++++ LISTED ENTRIES
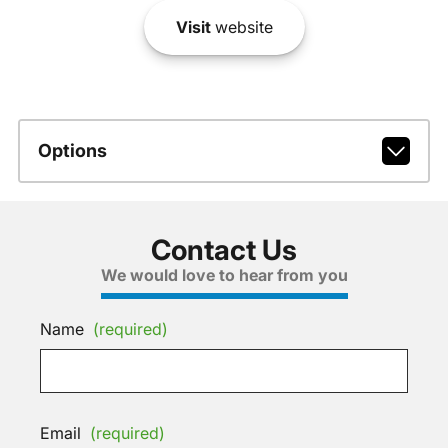
Visit
website
Options
Contact Us
We would love to hear from you
Name
(required)
Email
(required)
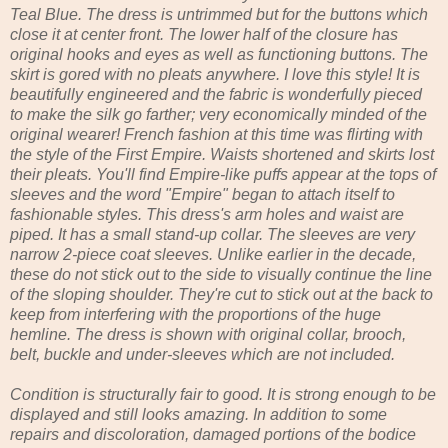
Teal Blue. The dress is untrimmed but for the buttons which
close it at center front. The lower half of the closure has
original hooks and eyes as well as functioning buttons. The
skirt is gored with no pleats anywhere. I love this style! It is
beautifully engineered and the fabric is wonderfully pieced
to make the silk go farther; very economically minded of the
original wearer! French fashion at this time was flirting with
the style of the First Empire. Waists shortened and skirts lost
their pleats. You'll find Empire-like puffs appear at the tops of
sleeves and the word "Empire" began to attach itself to
fashionable styles. This dress's arm holes and waist are
piped. It has a small stand-up collar. The sleeves are very
narrow 2-piece coat sleeves. Unlike earlier in the decade,
these do not stick out to the side to visually continue the line
of the sloping shoulder. They're cut to stick out at the back to
keep from interfering with the proportions of the huge
hemline. The dress is shown with original collar, brooch,
belt, buckle and under-sleeves which are not included.
Condition is structurally fair to good. It is strong enough to be
displayed and still looks amazing. In addition to some
repairs and discoloration, damaged portions of the bodice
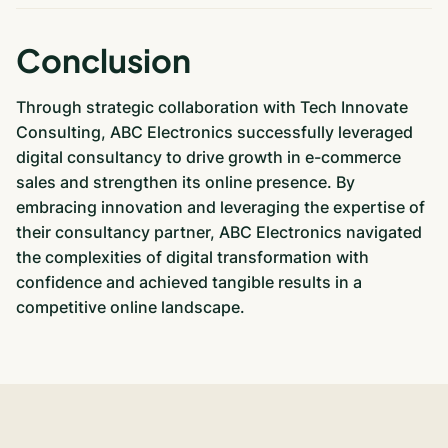
Conclusion
Through strategic collaboration with Tech Innovate
Consulting, ABC Electronics successfully leveraged
digital consultancy to drive growth in e-commerce
sales and strengthen its online presence. By
embracing innovation and leveraging the expertise of
their consultancy partner, ABC Electronics navigated
the complexities of digital transformation with
confidence and achieved tangible results in a
competitive online landscape.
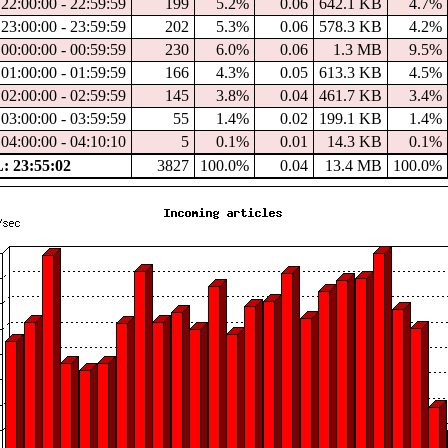
22:00:00 - 22:59:59
199
5.2%
0.06
642.1 KB
4.7%
23:00:00 - 23:59:59
202
5.3%
0.06
578.3 KB
4.2%
00:00:00 - 00:59:59
230
6.0%
0.06
1.3 MB
9.5%
01:00:00 - 01:59:59
166
4.3%
0.05
613.3 KB
4.5%
02:00:00 - 02:59:59
145
3.8%
0.04
461.7 KB
3.4%
03:00:00 - 03:59:59
55
1.4%
0.02
199.1 KB
1.4%
04:00:00 - 04:10:10
5
0.1%
0.01
14.3 KB
0.1%
 23:55:02
3827
100.0%
0.04
13.4 MB
100.0%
++++++++
**EXERCISE INSTRUCTIONS**
Return a copy of each line in the entries that carries the string "consultancy".

**WRITTEN SOLUTION**
digital consultancy to drive growth in e-commerce
their consultancy partner, ABC Electronics navigated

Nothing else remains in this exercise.